As the last military service to give up trying to draft its own contracts for PCs, the Army plans to award the first deals under its new blanket purchase agreement approach next month.

The service plans to award at least two Army Desktop and Mobile Computing-1 (ADMC-1) blanket purchase agreements by April 23, said Steve Miller, an Army Small Computer Program (SCP) product leader at Fort Monmouth, N.J. Bids are due March 26.

ADMC-1 will include desktop and notebook computers as well as handheld computers, personal digital assistants and wireless e-mail devices, said Stephen Larsen, an Army Communications- Electronics Command spokesman.

The $300 million BPAs will replace Army Portable-3, which expires in July, and PC-3, which ends in a year, said Lynda Cook, an SCP product leader at Fort Monmouth. Those are both indefinite-delivery, indefinite-quantity contracts.

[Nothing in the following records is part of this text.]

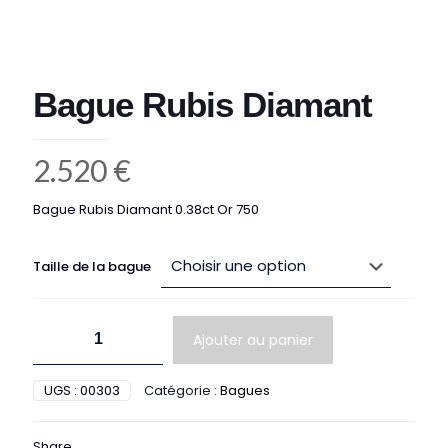
Bague Rubis Diamant
2.520
€
Bague Rubis Diamant 0.38ct Or 750
Taille de la bague
quantité
Ajouter au panier
de
Bague
Rubis
UGS :
00303
Catégorie :
Bagues
Diamant
Share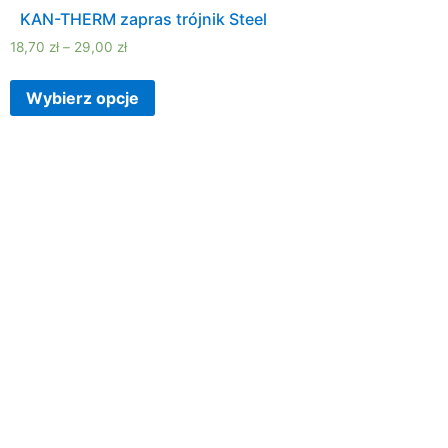
KAN-THERM zapras trójnik Steel
18,70
zł
–
29,00
zł
Wybierz opcje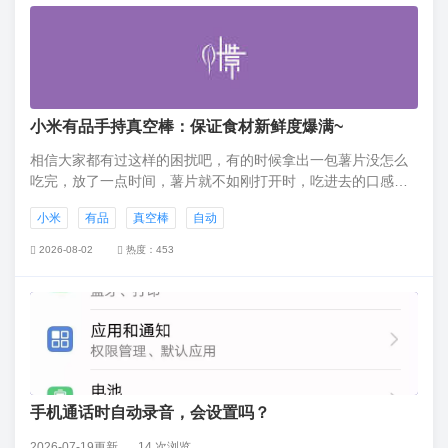
试试看。
小米有品手持真空棒：保证食材新鲜度爆满~
相信大家都有过这样的困扰吧，有的时候拿出一包薯片没怎么
吃完，放了一点时间，薯片就不如刚打开时，吃进去的口感那
么脆了，反正就是那些原本密封的食品接触到空气就会失去它
小米
有品
真空棒
自动
原本的风味了。
2026-08-02
热度：453
手机通话时自动录音，会设置吗？
2026-07-19更新
14 次浏览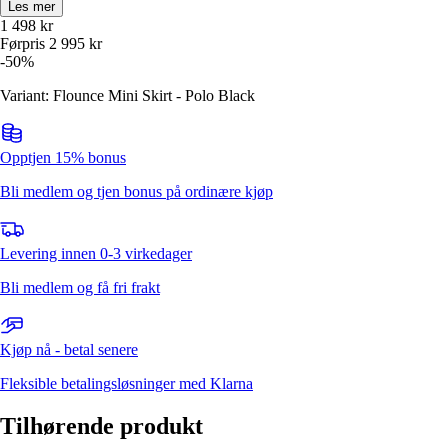
Les mer
1 498
kr
Førpris
2 995
kr
-
50
%
Variant: Flounce Mini Skirt - Polo Black
Opptjen 15% bonus
Bli medlem og tjen bonus på ordinære kjøp
Levering innen 0-3 virkedager
Bli medlem og få fri frakt
Kjøp nå - betal senere
Fleksible betalingsløsninger med Klarna
Tilhørende produkt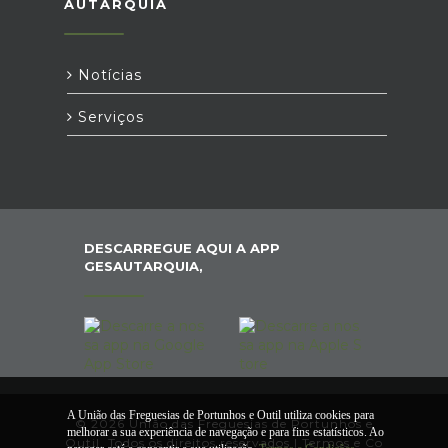
AUTARQUIA
Notícias
Serviços
DESCARREGUE AQUI A APP
GESAUTARQUIA,
A União das Freguesias de Portunhos e Outil utiliza cookies para
© 2026 União das Freguesias de Portunhos e
melhorar a sua experiência de navegação e para fins estatísticos. Ao
Outil. Todos os direitos reservados |
Termos e Co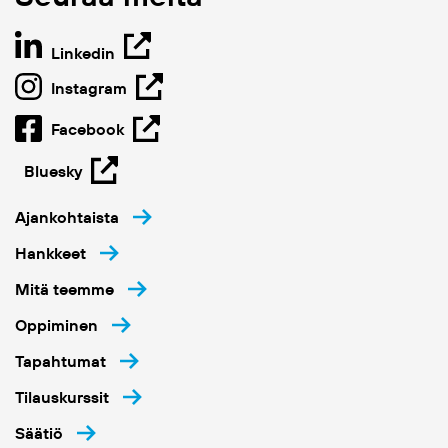
Linkedin
Instagram
Facebook
Bluesky
Ajankohtaista
Hankkeet
Mitä teemme
Oppiminen
Tapahtumat
Tilauskurssit
Säätiö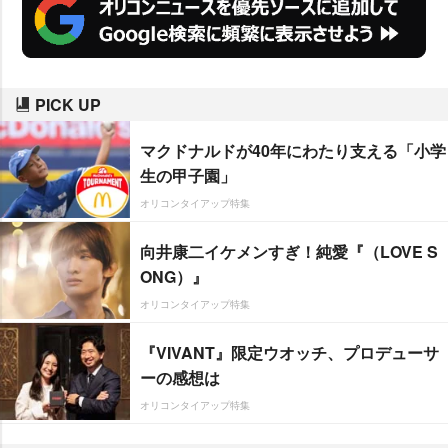
PICK UP
マクドナルドが40年にわたり支える「小学
生の甲子園」
オリコンタイアップ特集
向井康二イケメンすぎ！純愛『（LOVE S
ONG）』
オリコンタイアップ特集
『VIVANT』限定ウオッチ、プロデューサ
ーの感想は
オリコンタイアップ特集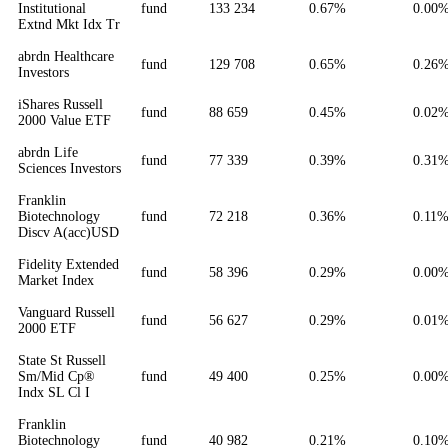
Institutional
fund
133 234
0.67%
0.00
Extnd Mkt Idx Tr
abrdn Healthcare
fund
129 708
0.65%
0.26
Investors
iShares Russell
fund
88 659
0.45%
0.02
2000 Value ETF
abrdn Life
fund
77 339
0.39%
0.31
Sciences Investors
Franklin
Biotechnology
fund
72 218
0.36%
0.11
Discv A(acc)USD
Fidelity Extended
fund
58 396
0.29%
0.00
Market Index
Vanguard Russell
fund
56 627
0.29%
0.01
2000 ETF
State St Russell
Sm/Mid Cp®
fund
49 400
0.25%
0.00
Indx SL Cl I
Franklin
Biotechnology
fund
40 982
0.21%
0.10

The advantage of BPAs over such contracts is that the service can award them more quickly, and they're harder to protest, Larsen said. BPAs are based on already-awarded General Services Administration information technology schedule contracts.

The downside of ADMC-1 is that Army buyers will have to pay extra if they want to purchase five-year, on-site warranties, which were standard under PC-3 and Portable-3. That feature was particularly popular with Army organizations outside the continental United States.